陸上日本代表・田中希実が初著書を3月26日に発売!253日間の葛藤と希望を綴ったノンフィクション
日本陸上界を牽引するトップアスリート、田中希実選手が初めての著書『希わくばの詩』を2026年3月26日(木)に発売することが決定しました。世界文化社から刊行される本書は、世界の舞台で戦い続けるアスリートの内面と向き合った、貴重なノンフィクション作品です。
253日間の魂の記録
本書は、2025年1月の全国女子駅伝から9月の東京世界陸上までの253日間を舞台にしています。世界の頂点を目指す田中選手が、走りながら自身の葛藤や苦悩、そして希望を綴った手記となっています。単なるスポーツの記録ではなく、トップアスリート自らの言葉で描き出された、その時々の心情が記されているのが特徴です。
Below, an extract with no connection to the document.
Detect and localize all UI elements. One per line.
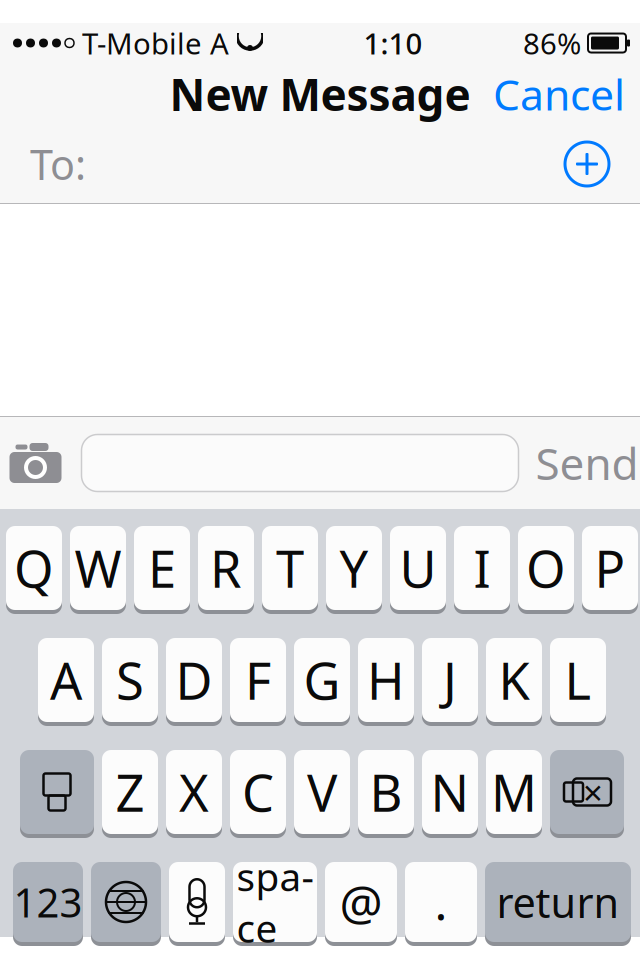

田中選手は同志社大学を卒業後、プロランナーとして活躍しており、2021年の東京五輪では女子1500mで日本人初の決勝進出を果たして8位入賞した実績があります。現在、父・健智さんをコーチに、1500mと5000mを中心に12個の日本記録を保持するなど、日本陸上界を代表するアスリートとして知られています。
アスリートの孤独と苦悩を描く
本書で特に注目されるのは、調子が良いはずなのに失速する絶望、コーチである父との衝突、そして「なぜ走るのか」という根源的な問いが率直に綴られている点です。これらの内容は、単なるスポーツ選手の日常ではなく、世界の頂点で戦うアスリートが抱える孤独と葛藤を生々しく映し出しています。
類い稀な表現力を持つ田中選手だからこそ書き留めることができた「魂の叫び」は、アスリートという枠を超えて、現代を生きるすべての人々の心に響く普遍的なメッセージとなっています。調子の浮き沈みや家族との関係性の問題、自分の存在意義を問う瞬間など、多くの人が経験する共通の課題が、アスリートという特殊な立場を通じて表現されているのです。
黒柳徹子さんの推薦で話題に
本書の信頼性と価値を高める要素として、女優・黒柳徹子さんの推薦文が寄せられていることが挙げられます。黒柳さんは『窓ぎわのトットちゃん』の著者として知られており、田中選手が憧れの存在として公言している人物です。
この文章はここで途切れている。